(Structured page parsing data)
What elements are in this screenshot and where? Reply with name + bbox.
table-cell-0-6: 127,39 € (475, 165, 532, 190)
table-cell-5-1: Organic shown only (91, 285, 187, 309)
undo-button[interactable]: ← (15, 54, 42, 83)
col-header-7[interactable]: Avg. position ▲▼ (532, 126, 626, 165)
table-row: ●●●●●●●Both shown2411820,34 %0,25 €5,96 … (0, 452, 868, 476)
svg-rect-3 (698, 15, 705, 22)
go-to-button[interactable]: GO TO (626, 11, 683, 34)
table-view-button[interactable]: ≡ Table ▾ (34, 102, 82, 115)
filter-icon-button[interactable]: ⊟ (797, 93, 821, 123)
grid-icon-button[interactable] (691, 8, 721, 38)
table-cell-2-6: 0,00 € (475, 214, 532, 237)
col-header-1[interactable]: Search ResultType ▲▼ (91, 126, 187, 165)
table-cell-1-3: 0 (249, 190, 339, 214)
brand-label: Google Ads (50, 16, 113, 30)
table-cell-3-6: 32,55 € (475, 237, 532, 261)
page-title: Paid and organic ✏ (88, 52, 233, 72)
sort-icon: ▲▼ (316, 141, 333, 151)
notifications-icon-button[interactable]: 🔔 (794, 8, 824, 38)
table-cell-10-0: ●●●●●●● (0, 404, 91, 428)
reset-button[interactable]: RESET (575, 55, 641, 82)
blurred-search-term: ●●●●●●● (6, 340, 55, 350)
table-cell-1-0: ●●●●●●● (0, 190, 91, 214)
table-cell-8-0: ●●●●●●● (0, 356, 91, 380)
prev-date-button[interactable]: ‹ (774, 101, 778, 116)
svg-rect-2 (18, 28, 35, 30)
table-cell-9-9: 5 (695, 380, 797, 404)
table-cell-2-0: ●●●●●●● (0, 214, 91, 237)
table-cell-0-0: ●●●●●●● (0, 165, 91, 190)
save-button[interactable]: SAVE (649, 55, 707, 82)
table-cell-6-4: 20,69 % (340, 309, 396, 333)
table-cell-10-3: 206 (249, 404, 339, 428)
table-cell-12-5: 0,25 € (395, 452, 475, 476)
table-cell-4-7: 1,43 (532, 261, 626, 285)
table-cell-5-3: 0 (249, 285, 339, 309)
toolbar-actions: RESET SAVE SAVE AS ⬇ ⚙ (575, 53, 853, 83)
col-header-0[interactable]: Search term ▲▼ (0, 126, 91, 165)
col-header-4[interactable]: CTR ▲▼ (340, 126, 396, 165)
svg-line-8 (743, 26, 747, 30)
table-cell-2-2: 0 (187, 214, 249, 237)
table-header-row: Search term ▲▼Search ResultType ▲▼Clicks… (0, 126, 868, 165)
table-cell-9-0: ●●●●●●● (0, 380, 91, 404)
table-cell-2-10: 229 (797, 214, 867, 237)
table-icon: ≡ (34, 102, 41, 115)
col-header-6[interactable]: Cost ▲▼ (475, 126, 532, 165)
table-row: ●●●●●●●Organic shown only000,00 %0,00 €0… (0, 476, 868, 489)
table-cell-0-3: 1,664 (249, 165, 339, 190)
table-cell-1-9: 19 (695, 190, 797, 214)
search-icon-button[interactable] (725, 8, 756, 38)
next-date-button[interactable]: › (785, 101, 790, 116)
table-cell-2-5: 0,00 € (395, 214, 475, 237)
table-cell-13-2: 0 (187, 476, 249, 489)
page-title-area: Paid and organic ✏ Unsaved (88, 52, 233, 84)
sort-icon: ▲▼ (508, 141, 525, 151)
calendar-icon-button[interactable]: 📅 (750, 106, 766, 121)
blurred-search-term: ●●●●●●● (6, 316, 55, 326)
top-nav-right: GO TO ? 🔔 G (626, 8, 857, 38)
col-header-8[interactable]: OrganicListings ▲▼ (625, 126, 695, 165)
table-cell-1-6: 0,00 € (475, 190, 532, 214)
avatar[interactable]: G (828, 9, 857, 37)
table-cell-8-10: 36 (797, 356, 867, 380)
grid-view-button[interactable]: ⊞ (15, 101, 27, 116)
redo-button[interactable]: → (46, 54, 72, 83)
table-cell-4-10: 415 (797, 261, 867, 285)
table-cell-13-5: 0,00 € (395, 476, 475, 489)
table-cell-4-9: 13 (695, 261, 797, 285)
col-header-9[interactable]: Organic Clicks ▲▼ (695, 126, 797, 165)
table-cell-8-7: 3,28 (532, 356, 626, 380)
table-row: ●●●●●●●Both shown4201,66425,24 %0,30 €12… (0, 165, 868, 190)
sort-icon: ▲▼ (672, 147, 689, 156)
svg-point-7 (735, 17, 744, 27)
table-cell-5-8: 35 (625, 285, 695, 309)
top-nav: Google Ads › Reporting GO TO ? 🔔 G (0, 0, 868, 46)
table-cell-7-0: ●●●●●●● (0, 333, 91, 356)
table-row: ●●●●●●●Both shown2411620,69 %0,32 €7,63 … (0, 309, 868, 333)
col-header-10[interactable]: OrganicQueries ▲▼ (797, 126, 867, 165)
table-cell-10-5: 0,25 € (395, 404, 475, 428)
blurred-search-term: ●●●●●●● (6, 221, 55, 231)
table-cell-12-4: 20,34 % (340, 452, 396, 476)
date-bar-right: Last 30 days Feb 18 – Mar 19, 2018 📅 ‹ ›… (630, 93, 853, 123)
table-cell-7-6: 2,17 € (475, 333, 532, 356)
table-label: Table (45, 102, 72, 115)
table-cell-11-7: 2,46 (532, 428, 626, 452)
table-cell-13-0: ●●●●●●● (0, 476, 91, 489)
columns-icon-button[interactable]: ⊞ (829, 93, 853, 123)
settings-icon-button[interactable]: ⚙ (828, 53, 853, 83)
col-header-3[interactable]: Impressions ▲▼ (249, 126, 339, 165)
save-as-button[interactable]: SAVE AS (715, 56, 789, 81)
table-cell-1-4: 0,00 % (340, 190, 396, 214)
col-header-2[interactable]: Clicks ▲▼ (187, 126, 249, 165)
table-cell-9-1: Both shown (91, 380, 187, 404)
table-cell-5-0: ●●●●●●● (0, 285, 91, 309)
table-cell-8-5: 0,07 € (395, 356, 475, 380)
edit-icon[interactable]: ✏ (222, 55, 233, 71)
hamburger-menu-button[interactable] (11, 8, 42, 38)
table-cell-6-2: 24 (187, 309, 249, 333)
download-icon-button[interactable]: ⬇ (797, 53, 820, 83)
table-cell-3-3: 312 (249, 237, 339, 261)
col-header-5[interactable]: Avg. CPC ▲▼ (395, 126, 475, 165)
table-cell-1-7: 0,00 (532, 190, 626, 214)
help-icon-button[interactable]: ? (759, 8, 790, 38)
* * *
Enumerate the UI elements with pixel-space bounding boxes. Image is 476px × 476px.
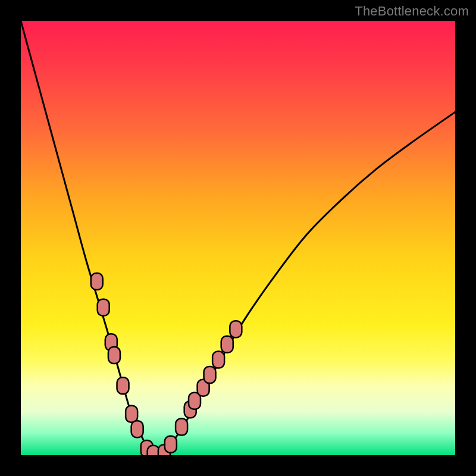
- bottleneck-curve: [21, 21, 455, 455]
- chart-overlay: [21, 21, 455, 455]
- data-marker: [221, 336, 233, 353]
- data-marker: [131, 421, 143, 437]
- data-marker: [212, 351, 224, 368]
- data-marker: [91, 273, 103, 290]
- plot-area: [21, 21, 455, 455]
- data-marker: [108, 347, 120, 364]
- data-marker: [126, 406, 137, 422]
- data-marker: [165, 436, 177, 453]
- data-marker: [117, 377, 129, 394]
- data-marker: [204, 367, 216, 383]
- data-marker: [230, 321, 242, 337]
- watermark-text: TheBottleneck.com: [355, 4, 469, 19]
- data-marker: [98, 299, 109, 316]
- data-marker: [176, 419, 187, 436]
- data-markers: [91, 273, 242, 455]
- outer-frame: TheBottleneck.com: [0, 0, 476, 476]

_About this task_
Where the string "elements" occurs in the data, return the whole line.

_Final answer_
What elements are in this screenshot and where? Reply with name + bbox.
Enumerate the UI elements with pixel-space bounding boxes. Image is 476px × 476px.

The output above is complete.